無理せず私は私らしく出来る事をやっていこうと思いました。

余談ですが
ところで私は5年ほどCTに居たのですが(大学で)、世界はどういう方向に進んで行くのでしょう・・・。
友達がNYにいますが不安だと言っておりました。
こちらからは祈るしか出来ないですが、いい方向に行くよう願っております。
るまさんへ、コメントありがとうございます! (マイコー)
2017-02-09 03:53:32
読んでくださってありがとうございます。私も皆さんのパワーに元気をもらっていますよ。

確かに、お母さんが元気だと、子ども達も生き生きとしますね。

私自身も、かつて苦しいところを通ってきたのでよーく分かります。不安感、自己否定感、劣等感というのも、一見今同じ場に立っているように見えても、その人その人の生い立ちや受け継いできたものがありますから、改善しようにもなかなか難しいことがあるんですよね。それでも確かに、よくしていこうと動いていくことはできると思っています。

皆が皆小学校受験しましょうという話も出る習い事の場で、「自分は自分」と進むには、なかなか強い精神力が必要になるでしょうね。私も子育て始めたばかりの頃だったら、「この子はあれができないこれができない」と周りと比較しっぱなしだったかもなあと思いますね。今ではもまれにもまれ、こうして離れた目線で話もできるわけですが。その点るまさん、頼もしいですね!

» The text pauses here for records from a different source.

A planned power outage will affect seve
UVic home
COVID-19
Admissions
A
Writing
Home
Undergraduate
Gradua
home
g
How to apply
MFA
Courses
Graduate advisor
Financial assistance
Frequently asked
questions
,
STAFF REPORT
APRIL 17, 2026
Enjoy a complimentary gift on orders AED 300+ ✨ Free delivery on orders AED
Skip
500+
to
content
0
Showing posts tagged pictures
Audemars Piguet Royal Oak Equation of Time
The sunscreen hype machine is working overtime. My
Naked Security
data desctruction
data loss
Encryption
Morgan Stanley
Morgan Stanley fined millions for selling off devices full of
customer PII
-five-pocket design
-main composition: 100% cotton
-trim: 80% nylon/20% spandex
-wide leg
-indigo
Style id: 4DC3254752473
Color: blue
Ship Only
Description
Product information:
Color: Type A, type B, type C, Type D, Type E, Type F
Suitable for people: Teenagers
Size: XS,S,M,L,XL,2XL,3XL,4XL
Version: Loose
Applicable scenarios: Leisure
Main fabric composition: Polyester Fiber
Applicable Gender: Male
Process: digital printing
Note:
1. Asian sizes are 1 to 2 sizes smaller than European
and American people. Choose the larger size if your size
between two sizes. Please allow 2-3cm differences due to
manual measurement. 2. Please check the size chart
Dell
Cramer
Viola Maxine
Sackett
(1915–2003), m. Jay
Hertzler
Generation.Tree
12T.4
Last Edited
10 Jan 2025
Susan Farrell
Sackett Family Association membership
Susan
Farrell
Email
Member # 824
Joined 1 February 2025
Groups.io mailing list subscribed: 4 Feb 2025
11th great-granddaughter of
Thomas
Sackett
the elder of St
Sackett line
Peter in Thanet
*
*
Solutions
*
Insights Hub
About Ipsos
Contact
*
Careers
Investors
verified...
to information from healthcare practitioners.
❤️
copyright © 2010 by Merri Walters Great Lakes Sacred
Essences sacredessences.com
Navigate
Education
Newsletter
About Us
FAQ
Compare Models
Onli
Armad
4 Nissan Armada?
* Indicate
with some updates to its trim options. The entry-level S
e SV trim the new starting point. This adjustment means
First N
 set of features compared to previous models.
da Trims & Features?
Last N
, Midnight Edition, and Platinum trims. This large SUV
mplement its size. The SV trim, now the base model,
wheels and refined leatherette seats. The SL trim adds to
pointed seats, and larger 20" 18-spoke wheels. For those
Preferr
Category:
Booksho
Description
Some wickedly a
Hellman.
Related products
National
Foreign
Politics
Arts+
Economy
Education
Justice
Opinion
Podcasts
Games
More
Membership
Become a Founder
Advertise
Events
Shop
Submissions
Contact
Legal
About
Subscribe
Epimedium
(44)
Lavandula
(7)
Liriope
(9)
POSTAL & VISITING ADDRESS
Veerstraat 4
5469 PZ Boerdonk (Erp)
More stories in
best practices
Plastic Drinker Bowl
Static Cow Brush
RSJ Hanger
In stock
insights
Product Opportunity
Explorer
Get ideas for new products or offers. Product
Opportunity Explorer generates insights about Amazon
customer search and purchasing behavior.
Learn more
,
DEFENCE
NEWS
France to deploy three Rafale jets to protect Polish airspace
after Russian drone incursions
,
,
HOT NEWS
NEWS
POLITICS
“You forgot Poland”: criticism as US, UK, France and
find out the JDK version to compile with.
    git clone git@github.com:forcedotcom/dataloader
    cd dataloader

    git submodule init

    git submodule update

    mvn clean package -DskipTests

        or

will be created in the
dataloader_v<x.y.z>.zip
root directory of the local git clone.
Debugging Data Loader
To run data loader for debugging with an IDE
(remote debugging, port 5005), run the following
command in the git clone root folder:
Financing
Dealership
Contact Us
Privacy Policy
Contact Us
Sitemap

5年前に東海岸にいたんですね!NYのお友達さんそう言ってるんですね。本当に、メディアが当てにならないのは今回の選挙で明確になりましたから、何を信じたらいいのかと手探りしつつ、できることをしていきたいです。ありがとうございます!
言葉の種 (奈緒美)
2017-02-21 23:19:20
マイコさんのブログを読んでいる知人と話す機会がありました。文化人類学的な視点と子育てとの相性の良さについて書いておられるマイコさんの言葉から話が膨らんで、知人が、「今の社会の閉塞感をなんとかしないといけないと常に感じているけれども、その転換期を前に、文化人類学的な考えなどを使って、今の社会、子育てについて、経済的なこと、労働の位置づけ、世界の情勢など、私なりにしっかり考えておくことが、私にできる次の世代への橋渡しではないか」といったことを伝えてくださいました。わたしもこの記事を読んで同様のことを考えていたところです。ふと、心を込めて書かれた言葉は、他の誰かの心に届くと、そこで芽を出し、さまざまな方向に枝葉を伸ばして成長していくんだな、と感じました。